Figure 3 illustrates the XRD patterns of forsterite and reaction products with amorphous SiO₂ nanoparticles under hydrothermal conditions. The XRD patterns of FS-t-02 show that the diffraction peak intensities of (200), (210), and (301) planes for forsterite samples were weakened after 10 days under hydrothermal conditions with pH = 12. A diffraction peak (d₀₀₁ = 7.34 Å) of serpentine at 2θ = 12.133° was observed (Whittaker and Zussman, 1956), indicating that serpentine was formed as a product. According to the XRD patterns of FS-t-04, it can be observed that the intensities of d₀₀₁ = 7.34 Å, d₂₀₀ = 5.11 Å, d₁₀₁ = 4.31 Å, and d₂₀₀ = 5.11 Å as well as intensities of other serpentine diffraction peaks increased and with sharp peaks when the reaction time was extended to 20 days. This indicates that the serpentine formed by the transformation had crystal form with high crystallinity and a high layer-stacking order. XRD patterns of FS-pH-01 indicate that after forsterite samples reacted for 20 days under hydrothermal conditions with pH = 13, and the characteristic diffraction peak intensity reduced considerably as the pH value of the system increased. The number of characteristic diffraction peaks of serpentine increased, and the intensity increased substantially. The resulting diffraction peaks of d₀₀₁ = 7.28 Å, d₁₁₀ = 4.59 Å, d-₁₁₁ = 3.88 Å, d₀₀₂ = 3.66 Å, d₁₀₂ = 3.62 Å, and d-₁₁₂ = 2.85 Å were consistent with the diffraction data belonging to lizardite (96-900-1640). The crystal structure of lizardite is flat. Among serpentine minerals, the structural deformation is the smallest and the symmetry is the highest. On the X-ray diffraction spectrum, the reflection intensity of the bottom surface is relatively weak and the peak shape is sharp (Yi and Wan, 1990). Brucite was also observed in a product of the hydrothermal reaction, and the main diffraction peaks were d₀₀₁ = 4.77 Å, d₀₁₀ = 2.72 Å, d₀₀₂ = 2.38 Å, and d₀₁₁ = 2.36 Å. By comparing XRD patterns of FS-t-04 and FS-T-01, the intensity of forsterite diffraction peak is weaker, but the intensity of serpentine diffraction peak does not increase. This observation indicates that a reduction of the temperature affects the formation of serpentine when other conditions are kept constant, that is, a temperature that is too low is unsuitable for forsterite serpentinization over the brief timescales of our experiments.

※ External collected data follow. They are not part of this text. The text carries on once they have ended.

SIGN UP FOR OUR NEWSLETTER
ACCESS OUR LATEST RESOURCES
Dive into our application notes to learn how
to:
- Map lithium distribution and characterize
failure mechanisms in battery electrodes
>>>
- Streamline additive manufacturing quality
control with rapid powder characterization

Figure 3. XRD patterns of forsterite and transformation products with amorphous SiO₂ reaction under hydrothermal conditions.

The XRD patterns of FS-t-04 and FS-pH-01 show that increasing the pH value of the hydrothermal system at a constant temperature and reaction time favored the transformation of forsterite to serpentine. This is because the increase in pH is conducive to increase the solubility and concentration of amorphous SiO₂, thereby promoting the polymerization of [SiO₄]⁴⁻ in solution and [MgO₆]¹⁰⁻ on the surface of forsterite, and increasing the rate of serpentinization. As the reaction progressed, brucite appears in sample FS-pH-01, but it was not detected in sample FS-t-02. This is is mainly due to the serpentine gradually formed on the surface of the forsterite crystal, which hindered the internal forsterite serpentinization. The remaining Mg²⁺ from the serpentine crystallization further formed serpentine by reacting with [SiO₄]⁴⁻ while forming brucite by reacting with the OH⁻, which has a higher migration activity in the solution in the inner layer (Ren et al., 2004).

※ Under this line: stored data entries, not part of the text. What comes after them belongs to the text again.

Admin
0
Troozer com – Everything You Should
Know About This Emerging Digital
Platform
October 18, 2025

Table 3 presents the lattice parameters of forsterite and serpentine calculated using MDI Jade6.5 (Materials Data Ltd., USA) fitting for different samples. The axial length of the forsterite unit cell showed varying degrees of fluctuation after reacting for a certain time under different conditions when compared with natural forsterite, but the overall trend decreases progressively. This is because the radius of Fe²⁺ is larger than Mg²⁺, while Fe³⁺ smaller than Mg²⁺. During serpentinization, Fe²⁺ precipitates from forsterite and is oxidized to Fe³⁺, which leads to the reduction of cell axis length of forsterite crystal. The unit cell axis length of serpentine minerals formed by forsterite serpentinization is smaller (except FS-t-04) when compared with natural serpentine. This phenomenon is related to Fe²⁺ or Fe³⁺ entering the serpentine and displacing Mg²⁺, and a lower reaction temperature or shorter reaction time will not conducive to Fe²⁺ entering serpentine structure.

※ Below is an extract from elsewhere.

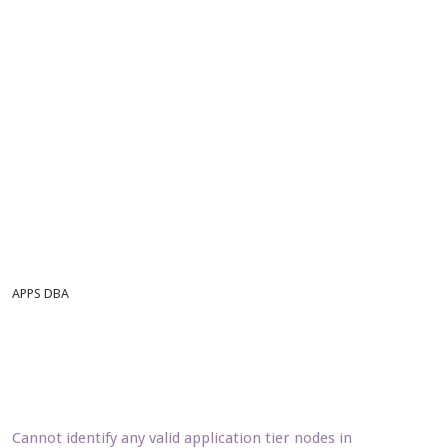
APPS DBA
Cannot identify any valid application tier nodes in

Table 3. Lattice parameters of forsterite and serpentine samples in cases of different reaction times

Sample ID		a0/nm	b0/nm	c0/nm	β(°)
M2S		1.0227	0.5995	0.4764	90
FS-t-02	Forsterite	1.0213	0.5965	0.4731	90
	Serpentine	0.5302	0.9200	0.7302	90
FS-t-04	Forsterite	1.0210	0.5945	0.4712	90
	Serpentine	0.5386	0.9268	0.7366	90
FS-pH-01	Forsterite	1.0205	0.5964	0.4732	90
	Serpentine	0.5306	0.9186	0.7289	90
FS-T-02	Forsterite	1.0202	0.5946	0.4727	90
	Serpentine	0.5274	0.9185	0.7286	90
Natural serpentine	Serpentine	0.5316	0.9210	0.7310	90

Variation of micro-morphology

Figure 4 shows the SEM images of forsterite and serpentine samples generated at different reaction temperatures, reaction times, and pH values. Figure 4a shows a SEM image of forsterite particles (M₂S), where the surface is flat and smooth.

Figure 4. Morphology of forsterite and serpentine formed in amorphous SiO₂ solution under different reaction temperatures, reaction times, and pH values. (a) M₂S. (b) FS-t-01. (c) FS-t-02. (d) FS-t-03. (e) FS-t-04. (f) FS-pH-01. (g) FS-T-01. (h) FS-T-02.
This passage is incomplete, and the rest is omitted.